[MATERIAL TO PROCESS]

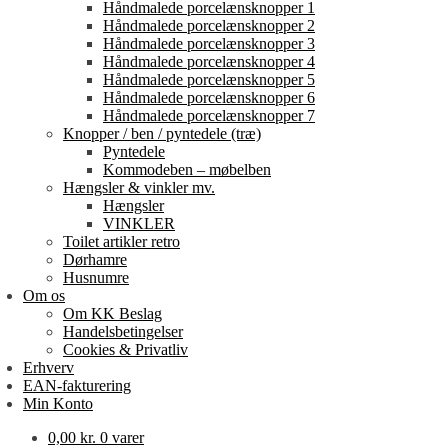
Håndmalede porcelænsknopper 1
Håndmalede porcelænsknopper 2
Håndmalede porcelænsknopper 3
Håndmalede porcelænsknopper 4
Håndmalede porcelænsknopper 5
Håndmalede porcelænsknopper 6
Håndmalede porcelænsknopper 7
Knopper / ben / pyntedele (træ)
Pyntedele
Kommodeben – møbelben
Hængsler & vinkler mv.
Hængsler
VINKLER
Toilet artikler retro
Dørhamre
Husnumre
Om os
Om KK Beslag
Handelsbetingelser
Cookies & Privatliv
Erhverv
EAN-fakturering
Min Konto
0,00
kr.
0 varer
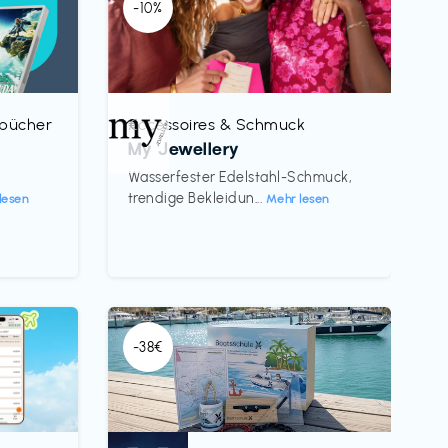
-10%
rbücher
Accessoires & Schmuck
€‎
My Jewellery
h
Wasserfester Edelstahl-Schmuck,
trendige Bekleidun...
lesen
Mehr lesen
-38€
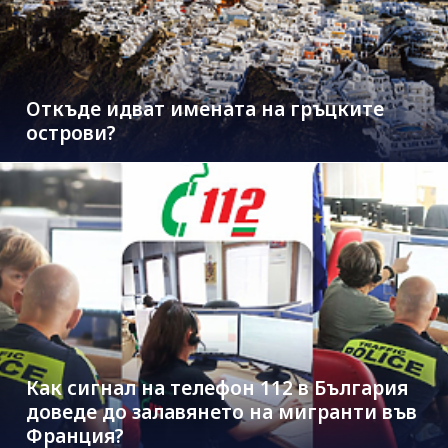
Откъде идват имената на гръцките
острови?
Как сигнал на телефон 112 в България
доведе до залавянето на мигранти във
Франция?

[/MATERIAL TO PROCESS]
[MATERIAL TO PROCESS]

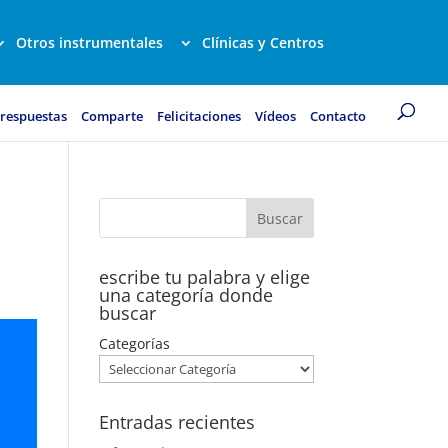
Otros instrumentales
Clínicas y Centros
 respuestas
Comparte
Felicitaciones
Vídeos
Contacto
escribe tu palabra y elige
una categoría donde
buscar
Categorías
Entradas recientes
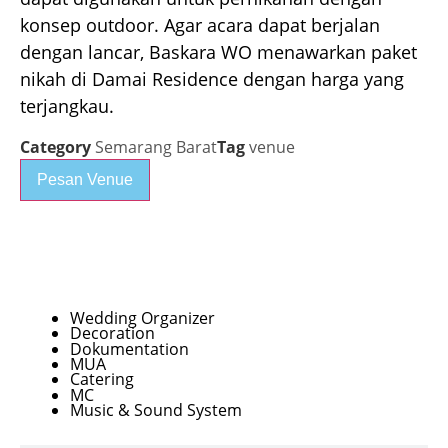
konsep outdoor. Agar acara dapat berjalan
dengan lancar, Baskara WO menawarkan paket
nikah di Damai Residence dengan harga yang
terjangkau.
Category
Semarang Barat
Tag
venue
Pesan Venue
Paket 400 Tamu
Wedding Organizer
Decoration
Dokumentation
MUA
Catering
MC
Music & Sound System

[/MATERIAL TO PROCESS]

■ **ASSIGNED TASK**
Please find every line in the records that contains the word "Schmuck", and copy it out.

■ **TASK RESPONSE**
Accessoires & Schmuck
Wasserfester Edelstahl-Schmuck,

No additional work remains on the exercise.